Variant Annotation Pipeline¶
Track: B - Genomics Researchers Difficulty: Intermediate Time estimate: 2-4 hours
What You'll Build¶
A ClawBio skill that reads a VCF file, sends each variant to the Ensembl VEP REST API, and produces an annotated output with gene name, consequence type, ClinVar clinical significance, and gnomAD allele frequency. The result is a clean TSV and a markdown summary.
Why This Matters¶
Raw VCF files from sequencing pipelines contain thousands of variants with no clinical context.

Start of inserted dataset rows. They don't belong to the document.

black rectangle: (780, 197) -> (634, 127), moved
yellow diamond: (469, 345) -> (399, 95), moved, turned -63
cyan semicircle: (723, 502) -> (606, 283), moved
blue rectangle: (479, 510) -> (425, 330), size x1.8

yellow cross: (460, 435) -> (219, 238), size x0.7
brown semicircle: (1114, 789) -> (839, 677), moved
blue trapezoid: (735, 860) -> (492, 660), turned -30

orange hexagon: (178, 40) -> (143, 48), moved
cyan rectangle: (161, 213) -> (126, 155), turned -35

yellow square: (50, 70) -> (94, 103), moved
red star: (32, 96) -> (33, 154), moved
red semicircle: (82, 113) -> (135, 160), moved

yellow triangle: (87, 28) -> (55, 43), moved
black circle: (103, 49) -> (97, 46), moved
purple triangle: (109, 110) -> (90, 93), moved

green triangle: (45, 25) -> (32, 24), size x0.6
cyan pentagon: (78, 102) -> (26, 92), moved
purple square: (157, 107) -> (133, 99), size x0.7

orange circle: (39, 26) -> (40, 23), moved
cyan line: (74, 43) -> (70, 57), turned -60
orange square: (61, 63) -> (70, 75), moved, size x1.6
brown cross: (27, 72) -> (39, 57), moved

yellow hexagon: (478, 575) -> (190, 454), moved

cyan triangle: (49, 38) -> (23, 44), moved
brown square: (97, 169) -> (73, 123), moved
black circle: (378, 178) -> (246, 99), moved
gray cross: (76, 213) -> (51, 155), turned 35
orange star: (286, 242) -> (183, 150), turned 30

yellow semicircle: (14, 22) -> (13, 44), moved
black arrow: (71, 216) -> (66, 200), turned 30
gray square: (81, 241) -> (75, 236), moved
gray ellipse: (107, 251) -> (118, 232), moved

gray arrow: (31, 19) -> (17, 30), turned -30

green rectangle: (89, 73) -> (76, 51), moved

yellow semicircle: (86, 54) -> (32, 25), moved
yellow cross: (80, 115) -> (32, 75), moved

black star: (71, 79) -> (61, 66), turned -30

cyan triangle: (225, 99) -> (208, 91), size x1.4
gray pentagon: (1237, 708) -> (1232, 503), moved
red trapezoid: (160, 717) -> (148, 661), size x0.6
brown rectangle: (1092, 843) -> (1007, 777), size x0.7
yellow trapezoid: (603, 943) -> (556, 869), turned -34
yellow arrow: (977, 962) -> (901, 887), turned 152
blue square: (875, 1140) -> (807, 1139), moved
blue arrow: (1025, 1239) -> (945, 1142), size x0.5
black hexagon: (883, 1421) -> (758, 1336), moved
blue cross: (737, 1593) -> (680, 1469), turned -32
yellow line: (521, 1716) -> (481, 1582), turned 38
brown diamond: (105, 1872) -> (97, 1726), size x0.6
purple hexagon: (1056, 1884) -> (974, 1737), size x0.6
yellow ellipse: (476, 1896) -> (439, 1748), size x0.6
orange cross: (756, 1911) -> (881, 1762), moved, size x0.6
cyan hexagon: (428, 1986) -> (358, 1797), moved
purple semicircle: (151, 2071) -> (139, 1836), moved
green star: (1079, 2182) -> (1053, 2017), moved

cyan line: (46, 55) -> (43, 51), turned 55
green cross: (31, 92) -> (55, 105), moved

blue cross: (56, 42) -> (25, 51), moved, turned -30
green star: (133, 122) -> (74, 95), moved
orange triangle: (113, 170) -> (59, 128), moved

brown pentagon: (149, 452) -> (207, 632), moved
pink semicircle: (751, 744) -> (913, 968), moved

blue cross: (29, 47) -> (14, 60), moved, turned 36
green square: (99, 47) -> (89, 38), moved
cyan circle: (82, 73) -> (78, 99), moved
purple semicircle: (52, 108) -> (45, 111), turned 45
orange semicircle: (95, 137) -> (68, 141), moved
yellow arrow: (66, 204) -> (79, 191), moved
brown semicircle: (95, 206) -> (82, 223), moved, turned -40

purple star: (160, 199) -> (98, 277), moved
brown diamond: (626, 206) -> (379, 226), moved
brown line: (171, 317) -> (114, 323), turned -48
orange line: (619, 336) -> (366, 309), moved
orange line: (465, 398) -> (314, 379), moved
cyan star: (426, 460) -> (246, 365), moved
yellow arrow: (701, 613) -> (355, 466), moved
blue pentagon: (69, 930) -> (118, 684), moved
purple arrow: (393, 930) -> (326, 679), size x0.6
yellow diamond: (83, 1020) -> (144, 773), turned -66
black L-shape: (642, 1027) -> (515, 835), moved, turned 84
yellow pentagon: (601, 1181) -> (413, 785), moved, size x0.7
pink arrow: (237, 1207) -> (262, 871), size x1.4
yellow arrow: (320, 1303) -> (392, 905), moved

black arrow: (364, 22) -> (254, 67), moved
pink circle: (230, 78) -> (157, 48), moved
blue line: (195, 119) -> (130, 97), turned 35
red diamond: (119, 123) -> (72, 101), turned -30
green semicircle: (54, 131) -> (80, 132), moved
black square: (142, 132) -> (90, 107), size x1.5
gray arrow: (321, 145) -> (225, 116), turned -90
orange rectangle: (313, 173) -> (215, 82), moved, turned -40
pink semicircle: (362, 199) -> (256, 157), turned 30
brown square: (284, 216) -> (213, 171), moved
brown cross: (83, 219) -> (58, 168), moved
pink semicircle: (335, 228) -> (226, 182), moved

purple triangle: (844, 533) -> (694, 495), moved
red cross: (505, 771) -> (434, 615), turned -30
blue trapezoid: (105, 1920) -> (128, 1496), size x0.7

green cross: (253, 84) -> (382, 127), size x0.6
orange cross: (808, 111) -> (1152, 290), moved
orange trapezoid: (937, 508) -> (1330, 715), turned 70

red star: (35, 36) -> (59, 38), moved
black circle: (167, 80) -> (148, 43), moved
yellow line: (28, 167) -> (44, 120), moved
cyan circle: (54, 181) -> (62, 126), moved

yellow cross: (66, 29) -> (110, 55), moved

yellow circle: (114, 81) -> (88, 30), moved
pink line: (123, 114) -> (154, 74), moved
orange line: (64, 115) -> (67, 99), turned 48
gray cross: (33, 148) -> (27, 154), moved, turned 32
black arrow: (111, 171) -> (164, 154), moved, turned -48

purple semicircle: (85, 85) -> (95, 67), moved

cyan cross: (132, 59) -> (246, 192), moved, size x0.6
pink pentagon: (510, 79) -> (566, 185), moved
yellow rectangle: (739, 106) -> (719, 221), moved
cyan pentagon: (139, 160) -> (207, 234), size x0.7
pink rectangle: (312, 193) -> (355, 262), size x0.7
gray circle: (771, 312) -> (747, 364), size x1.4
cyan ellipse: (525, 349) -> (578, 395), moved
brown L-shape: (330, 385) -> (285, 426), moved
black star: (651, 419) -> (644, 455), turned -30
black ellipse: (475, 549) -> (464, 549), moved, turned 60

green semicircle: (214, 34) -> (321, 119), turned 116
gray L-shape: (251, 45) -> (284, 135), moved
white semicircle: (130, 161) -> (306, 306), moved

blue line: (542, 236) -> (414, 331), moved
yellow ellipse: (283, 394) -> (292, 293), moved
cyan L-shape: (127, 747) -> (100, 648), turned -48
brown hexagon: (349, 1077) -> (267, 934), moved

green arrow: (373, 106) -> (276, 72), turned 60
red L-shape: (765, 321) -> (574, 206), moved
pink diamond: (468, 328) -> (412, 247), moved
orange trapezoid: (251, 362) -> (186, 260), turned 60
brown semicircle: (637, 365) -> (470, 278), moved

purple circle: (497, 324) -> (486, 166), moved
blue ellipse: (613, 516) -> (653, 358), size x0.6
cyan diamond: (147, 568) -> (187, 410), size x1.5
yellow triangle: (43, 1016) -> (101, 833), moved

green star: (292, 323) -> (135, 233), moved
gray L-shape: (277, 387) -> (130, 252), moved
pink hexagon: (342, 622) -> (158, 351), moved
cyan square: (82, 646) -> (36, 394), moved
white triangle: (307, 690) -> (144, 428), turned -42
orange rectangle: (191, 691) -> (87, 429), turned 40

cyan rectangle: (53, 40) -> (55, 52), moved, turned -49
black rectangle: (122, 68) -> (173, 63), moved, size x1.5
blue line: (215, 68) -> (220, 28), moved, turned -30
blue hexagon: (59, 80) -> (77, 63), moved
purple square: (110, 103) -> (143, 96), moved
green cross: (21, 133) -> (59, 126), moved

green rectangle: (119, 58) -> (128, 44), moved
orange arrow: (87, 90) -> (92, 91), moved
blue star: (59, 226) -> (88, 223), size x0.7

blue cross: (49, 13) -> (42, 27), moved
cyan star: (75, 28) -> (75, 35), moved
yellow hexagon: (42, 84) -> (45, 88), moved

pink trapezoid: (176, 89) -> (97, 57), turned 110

Annotation is the critical first step in any genomic analysis, turning coordinates into actionable biological information.
Inputs and Outputs¶
Input: A VCF file (standard format, single or multi-sample) Output: Annotated TSV with columns: CHROM, POS, REF, ALT, Gene, Consequence, ClinVar, gnomAD_AF. Plus a markdown summary of pathogenic/likely pathogenic findings.
Key APIs / Data Sources¶
- Ensembl VEP REST API - POST up to 200 variants per request
- VEP returns consequence, gene symbol, and links to ClinVar and frequency databases
Getting Started¶
- Create your skill folder:
skills/variant-annotation/ - Parse the input VCF using Python (skip header lines starting with
#) - Batch variants into groups of 200 and POST to VEP:
POST https://rest.ensembl.org/vep/homo_sapiens/region - Extract gene, consequence, ClinVar, and frequency fields from the JSON response
- Write annotated results to TSV and generate a markdown summary of clinically relevant findings
Domain Decisions for SKILL.md¶
- Use GRCh38 as the default genome assembly
- Prioritise the most severe consequence per variant (VEP returns multiple)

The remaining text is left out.